WOW! sells five service areas in two separate transactionsWednesday, June 30th, 2021
WOW! to Sell Five Service Areas in Two Separate Transactions Totaling $1.8 Billion
- Transactions collectively reflect an implied multiple of 11.0x Adjusted EBITDA for the service areas divested
- Service area sales enable WOW! to reduce debt and to further pursue Edge-outs and greenfield and commercial opportunities as part of its broadband-first strategy
ENGLEWOOD, Colo. — WOW! Internet, Cable & Phone (NYSE: WOW), one of the nation’s leading broadband providers, today announced that it has entered into two separate definitive agreements to sell its Cleveland and Columbus, Ohio, service areas and its Chicago, Evansville, Indiana, and Anne Arundel, Maryland, service areas for $1.125 billion and $661 million, respectively. Total transaction gross proceeds will be approximately $1.786 billion. Atlantic Broadband, a U.S. cable operator and subsidiary of Cogeco Communications Inc. (TSE: CCA) (“Cogeco”), has agreed to acquire the Cleveland and Columbus markets in one transaction while in a separate transaction, Astound Broadband (dba RCN, Grande Communications and Wave Broadband) has agreed to acquire WOW!’s Chicago, Evansville and Anne Arundel service areas.
“We are pleased to reach these two agreements as WOW! takes a significant step toward accelerating our broadband-first growth strategy at a pivotal time in our industry,” said WOW! CEO Teresa Elder. “The substantial proceeds from these transactions reflect the attractiveness of our assets and the clear opportunity to expand our position as a trusted provider of reliable, accessible and fast broadband solutions.
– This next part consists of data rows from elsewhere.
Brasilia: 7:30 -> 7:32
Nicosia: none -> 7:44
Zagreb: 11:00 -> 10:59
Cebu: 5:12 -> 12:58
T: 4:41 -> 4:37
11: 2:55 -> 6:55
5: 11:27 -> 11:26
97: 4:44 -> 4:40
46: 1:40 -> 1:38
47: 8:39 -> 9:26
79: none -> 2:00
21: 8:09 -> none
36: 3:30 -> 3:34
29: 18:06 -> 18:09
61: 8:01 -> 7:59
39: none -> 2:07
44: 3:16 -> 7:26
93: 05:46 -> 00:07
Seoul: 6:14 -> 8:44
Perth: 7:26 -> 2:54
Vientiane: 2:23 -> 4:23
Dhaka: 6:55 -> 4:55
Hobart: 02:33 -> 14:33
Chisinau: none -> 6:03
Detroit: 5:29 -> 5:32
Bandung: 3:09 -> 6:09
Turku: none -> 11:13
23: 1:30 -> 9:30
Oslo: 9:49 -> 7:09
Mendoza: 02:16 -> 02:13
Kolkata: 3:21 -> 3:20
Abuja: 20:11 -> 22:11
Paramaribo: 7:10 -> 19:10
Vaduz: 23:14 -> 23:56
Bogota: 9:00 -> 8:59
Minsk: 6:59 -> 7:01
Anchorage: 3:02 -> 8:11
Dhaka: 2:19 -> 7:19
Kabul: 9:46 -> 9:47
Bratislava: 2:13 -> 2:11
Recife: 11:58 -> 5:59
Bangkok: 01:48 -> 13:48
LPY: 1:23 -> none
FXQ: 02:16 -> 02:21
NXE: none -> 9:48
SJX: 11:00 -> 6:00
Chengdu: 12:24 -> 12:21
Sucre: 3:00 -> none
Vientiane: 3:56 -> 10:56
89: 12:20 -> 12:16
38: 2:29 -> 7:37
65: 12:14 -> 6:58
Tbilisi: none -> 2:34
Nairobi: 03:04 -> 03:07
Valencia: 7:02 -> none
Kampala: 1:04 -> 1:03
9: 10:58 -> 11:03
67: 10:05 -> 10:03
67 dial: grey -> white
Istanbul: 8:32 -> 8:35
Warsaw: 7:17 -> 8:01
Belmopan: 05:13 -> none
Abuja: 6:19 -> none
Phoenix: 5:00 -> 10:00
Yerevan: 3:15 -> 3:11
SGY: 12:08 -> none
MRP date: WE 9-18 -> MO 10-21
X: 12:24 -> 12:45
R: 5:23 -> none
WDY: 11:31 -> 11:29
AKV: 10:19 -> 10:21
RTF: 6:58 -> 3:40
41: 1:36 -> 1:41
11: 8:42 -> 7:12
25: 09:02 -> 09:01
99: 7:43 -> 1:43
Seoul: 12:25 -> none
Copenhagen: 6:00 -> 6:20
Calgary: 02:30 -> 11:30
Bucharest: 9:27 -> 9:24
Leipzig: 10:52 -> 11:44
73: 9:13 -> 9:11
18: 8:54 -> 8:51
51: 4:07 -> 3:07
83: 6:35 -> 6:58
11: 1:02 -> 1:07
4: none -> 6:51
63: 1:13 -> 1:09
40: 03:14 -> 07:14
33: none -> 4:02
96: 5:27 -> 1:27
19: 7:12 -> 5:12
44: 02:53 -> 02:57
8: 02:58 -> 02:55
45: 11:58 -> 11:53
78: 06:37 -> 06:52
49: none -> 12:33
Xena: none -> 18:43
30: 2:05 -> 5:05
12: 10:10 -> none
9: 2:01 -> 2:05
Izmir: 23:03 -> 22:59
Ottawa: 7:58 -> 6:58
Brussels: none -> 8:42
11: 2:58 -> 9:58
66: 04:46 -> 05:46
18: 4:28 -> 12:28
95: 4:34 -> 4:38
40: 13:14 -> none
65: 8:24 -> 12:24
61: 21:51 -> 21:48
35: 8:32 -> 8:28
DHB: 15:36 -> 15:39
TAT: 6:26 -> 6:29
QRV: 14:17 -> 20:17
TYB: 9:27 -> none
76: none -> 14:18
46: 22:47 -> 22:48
The divestiture of these markets will enable us to reduce our debt as we continue to execute our broadband-first strategy, including pursuing our Edge-out and greenfield strategies and expanding our commercial services.”
Ms. Elder continued: “With Atlantic Broadband and Astound Broadband, WOW! has found good stewards for our operations across these service areas and both share our employee- and customer-centric culture and values. They also have the resources and steadfast commitment to providing customers with the same great quality of service our customers in Illinois, Indiana, Maryland and Ohio have come to expect from WOW!.”
Upon closing, WOW!’s leverage ratio will be 2.5x, representing a significant reduction from the Company’s leverage ratio of 5.0x as of March 31, 2021 driven by lower net debt.
As part of these transactions, WOW! has entered into Transition Services Agreements with both parties to support post-transaction continuity of service during a transition period.
The transactions are expected to close in the second half of the year and are subject to certain regulatory reviews and approvals and the satisfaction of other customary closing conditions.
WOW!’s Preliminary Profile Post-Transaction
Upon completion of the transactions, WOW! will continue to serve its customers in 14 service areas in Alabama, Florida, Georgia, Michigan, South Carolina, and Tennessee. On a pro forma basis as of March 31, 2021, the Company would have had approximately 532,000 total subscribers, and 506,000 high-speed data revenue generating units. WOW!’s total number of homes passed would have been 1.9 million with a subscriber penetration rate of 29%, up from 26% pre-sale. For the trailing 12-month period ended March 31, 2021, Adjusted EBITDA would have been $288 million1, with an Adjusted EBITDA margin of 39%. Total revenue would have been $731 million, up 1% from the same 12-month period a year-ago with respect to the remaining systems, with HSD revenue of $369 million, up 10% from the same period a year ago.